Tugas mencintai binatang adalah tugas kita semua, selain sekolah minggu yang harus mengajarkan, juga harus dimulai dari rumah. Kalau orang tua sibuk bekerja, dan pengasuhan anak diserahkan ke pembantu dan baby sitter, belum tentu norma-norma baik yang ada di orangtua bisa diturunkan ke anak. Karena diasuh dan dibesarkan pembantu/baby sitter, otomatis, apa yang diajarkan oleh baby sitter/pembantu-lah yang diserap oleh anak-anak tersebut.

Ada satu artikel yang bagus di kompas edisi hari ini, Jumat, September 15, 2004 bahwa seorang anak adalah peniru ulung aktivitas orang yang berada di
sekitarnya...

"Jika anak dibesarkan dengan celaan, ia belajar memaki....Jika anak dibesarkan
dengan toleransi, ia belajar menahan diri......." (puisi Anak Belajar dari
Kehidupannya dari Dorothy Law Nolte). Bahwa puisi itu jika direnungkan bahwa pendidikan dan karakter anak 'diciptakan' oleh orang tua yang membesarkannya.
Masih dalam artikel itu juga dihimbau agar orang tua yang sibuk meluangkan waktu sepulang kerja untuk menidurkan anak; meninabobokannya, etc......

Saya teringat apa yang dikatakan oleh dr.
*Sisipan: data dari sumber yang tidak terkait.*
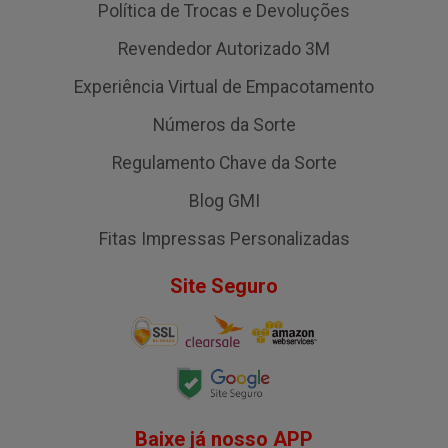
Política de Trocas e Devoluções
Revendedor Autorizado 3M
Experiência Virtual de Empacotamento
Números da Sorte
Regulamento Chave da Sorte
Blog GMI
Fitas Impressas Personalizadas
Site Seguro
Baixe já nosso APP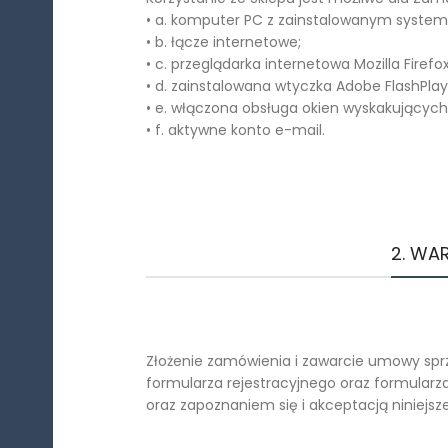
• a. komputer PC z zainstalowanym syste
• b. łącze internetowe;
• c. przeglądarka internetowa Mozilla Firef
• d. zainstalowana wtyczka Adobe FlashPlay
• e. włączona obsługa okien wyskakującyc
• f. aktywne konto e-mail.
2. WA
Złożenie zamówienia i zawarcie umowy sp
formularza rejestracyjnego oraz formula
oraz zapoznaniem się i akceptacją niniejsz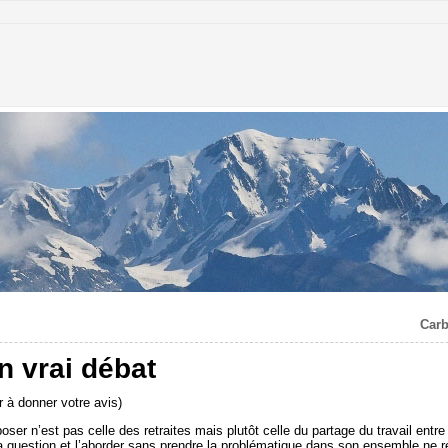
Carb
n vrai débat
 à donner votre avis)
er n’est pas celle des retraites mais plutôt celle du partage du travail entre 
 la question et l’aborder sans prendre la problématique dans son ensemble ne 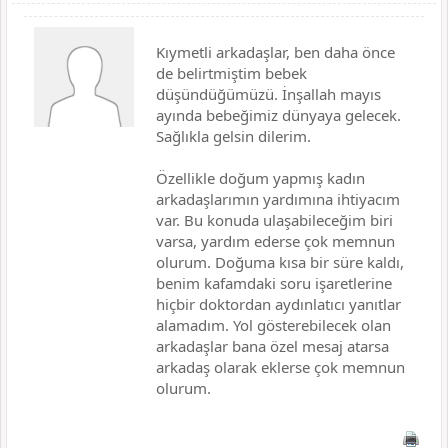
Kıymetli arkadaşlar, ben daha önce
de belirtmiştim bebek
düşündüğümüzü. İnşallah mayıs
ayında bebeğimiz dünyaya gelecek.
Sağlıkla gelsin dilerim.
Özellikle doğum yapmış kadın
arkadaşlarımın yardımına ihtiyacım
var. Bu konuda ulaşabileceğim biri
varsa, yardım ederse çok memnun
olurum. Doğuma kısa bir süre kaldı,
benim kafamdaki soru işaretlerine
hiçbir doktordan aydınlatıcı yanıtlar
alamadım. Yol gösterebilecek olan
arkadaşlar bana özel mesaj atarsa
arkadaş olarak eklerse çok memnun
olurum.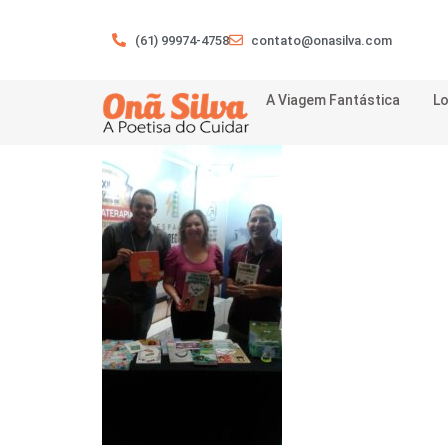
(61) 99974-4758
contato@onasilva.com
A Viagem Fantástica
Lo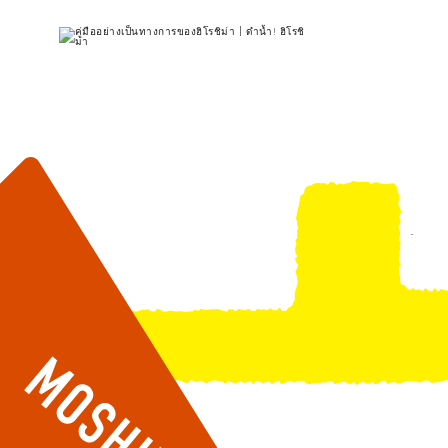
รายการ
การปั่นจักรยาน
รายการ
ประสบ
รายการ
คำแนะนำ
ช้อปปิ้ง
คู่มือ Dive! Hiroshima
มาตร
เข้าถึงเข้าถึง
ศิลปะ
กีฬา
ฮิโรชิม่า โมชิ โมชิ ทราเวล
ประวั
สรุปการจราจรรอง
งานอีเว้นท์ / เทศกาล
สถานบันเทิงยามค่ำคืน
การร
ความแออัดของสิ่งอำนวยความสะดวก
อาหารรสเลิศ / สุรา
มรดกโลก
ธรรม
ตั๋วเที่ยวคุ้มค่าตั๋วเที่ยวคุ้มค่า
บริการรับฝากและจัดส่งสัมภาระ
รายการ
คำแนะนำ
ศิลปะ
งานอีเว้นท์ / เทศกาล
อาหารรสเลิศ / สุรา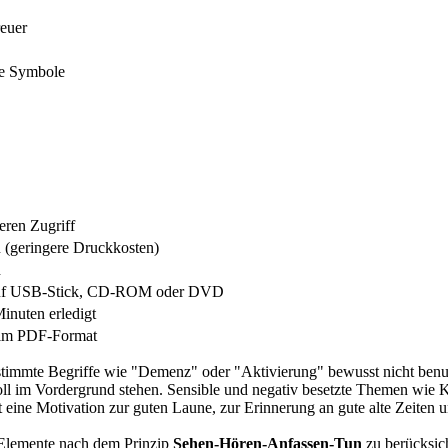
euer
ße Symbole
eren Zugriff
 (geringere Druckkosten)
h
auf USB-Stick, CD-ROM oder DVD
inuten erledigt
 im PDF-Format
stimmte Begriffe wie "Demenz" oder "Aktivierung" bewusst nicht benu
ll im Vordergrund stehen. Sensible und negativ besetzte Themen wie 
 eine Motivation zur guten Laune, zur Erinnerung an gute alte Zeiten 
e Elemente nach dem Prinzip
Sehen-Hören-Anfassen-Tun
zu berücksic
Ratna Surya Widya dalam pelatihan guru sekolah minggu yang dilakukan di Perguruan Budhi awal tahun 2004 yang lalu (semoga benar saya menulis namanya). Beliau mengatakan bahwa anak balita adalah usia emas dimana anak-anak tersebut sedang berkembang dan pertumbuhan otaknya bergerak dengan cepat. Pada usia emas ini, sayang sekali kalau tugas membesarkan mereka yang begitu mulia diserahkan oleh orang tua kepada orang lain. (Mungkin maksudnya pembantu/baby sitter).